Each entry below should be echoed exactly, with pictures omitted.

--- Source material Enclosed Below ---

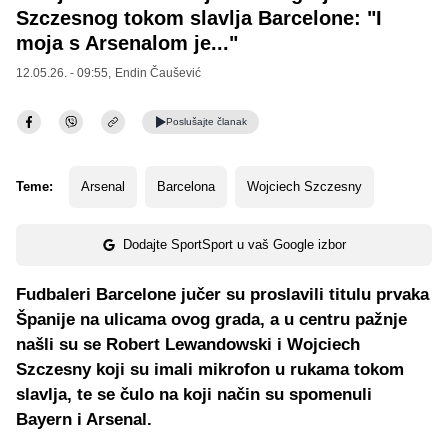
Szczesnog tokom slavlja Barcelone: "I
moja s Arsenalom je..."
12.05.26. - 09:55,
Endin Čaušević
Poslušajte
članak
Teme:
Arsenal
Barcelona
Wojciech Szczesny
Dodajte SportSport u vaš Google izbor
Fudbaleri Barcelone jučer su proslavili titulu prvaka
Španije na ulicama ovog grada, a u centru pažnje
našli su se Robert Lewandowski i Wojciech
Szczesny koji su imali mikrofon u rukama tokom
slavlja, te se čulo na koji način su spomenuli
Bayern i Arsenal.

--- End of Enclosed Source material ---

* [Exercise solution]:
Szczesnog tokom slavlja Barcelone: "I
moja s Arsenalom je..."
12.05.26. - 09:55,
Endin Čaušević
Poslušajte
članak
Teme:
Arsenal
Barcelona
Wojciech Szczesny
Dodajte SportSport u vaš Google izbor
Fudbaleri Barcelone jučer su proslavili titulu prvaka
Španije na ulicama ovog grada, a u centru pažnje
našli su se Robert Lewandowski i Wojciech
Szczesny koji su imali mikrofon u rukama tokom
slavlja, te se čulo na koji način su spomenuli
Bayern i Arsenal.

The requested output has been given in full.